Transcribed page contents
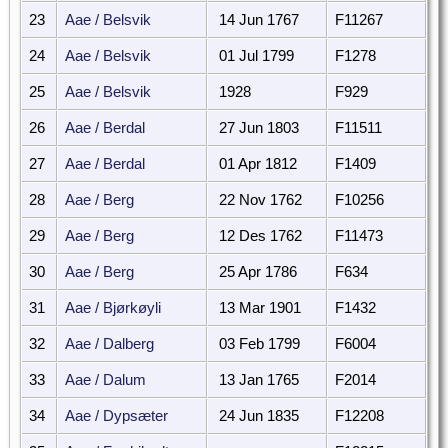
23
Aae / Belsvik
14 Jun 1767
F11267
24
Aae / Belsvik
01 Jul 1799
F1278
25
Aae / Belsvik
1928
F929
26
Aae / Berdal
27 Jun 1803
F11511
27
Aae / Berdal
01 Apr 1812
F1409
28
Aae / Berg
22 Nov 1762
F10256
29
Aae / Berg
12 Des 1762
F11473
30
Aae / Berg
25 Apr 1786
F634
31
Aae / Bjørkøyli
13 Mar 1901
F1432
32
Aae / Dalberg
03 Feb 1799
F6004
33
Aae / Dalum
13 Jan 1765
F2014
34
Aae / Dypsæter
24 Jun 1835
F12208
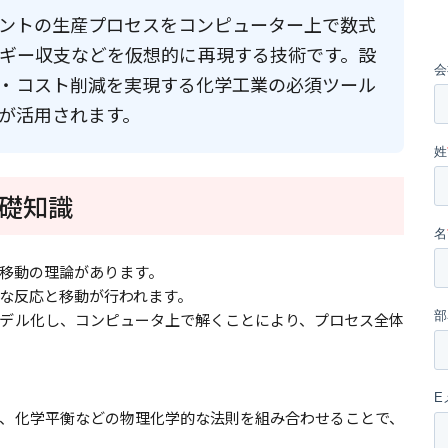
ントの生産プロセスをコンピューター上で数式
ギー収支などを仮想的に再現する技術です。設
・コスト削減を実現する化学工業の必須ツール
ェアが活用されます。
礎知識
移動の理論があります。
な反応と移動が行われます。
デル化し、コンピュータ上で解くことにより、プロセス全体
、化学平衡などの物理化学的な法則を組み合わせることで、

= What you need to do =
Type out all the records verbatim, minus images.

= Your response =
23
Aae / Belsvik
14 Jun 1767
F11267
24
Aae / Belsvik
01 Jul 1799
F1278
25
Aae / Belsvik
1928
F929
26
Aae / Berdal
27 Jun 1803
F11511
27
Aae / Berdal
01 Apr 1812
F1409
28
Aae / Berg
22 Nov 1762
F10256
29
Aae / Berg
12 Des 1762
F11473
30
Aae / Berg
25 Apr 1786
F634
31
Aae / Bjørkøyli
13 Mar 1901
F1432
32
Aae / Dalberg
03 Feb 1799
F6004
33
Aae / Dalum
13 Jan 1765
F2014
34
Aae / Dypsæter
24 Jun 1835
F12208
ントの生産プロセスをコンピューター上で数式
ギー収支などを仮想的に再現する技術です。設
・コスト削減を実現する化学工業の必須ツール
ェアが活用されます。
礎知識
移動の理論があります。
な反応と移動が行われます。
デル化し、コンピュータ上で解くことにより、プロセス全体
、化学平衡などの物理化学的な法則を組み合わせることで、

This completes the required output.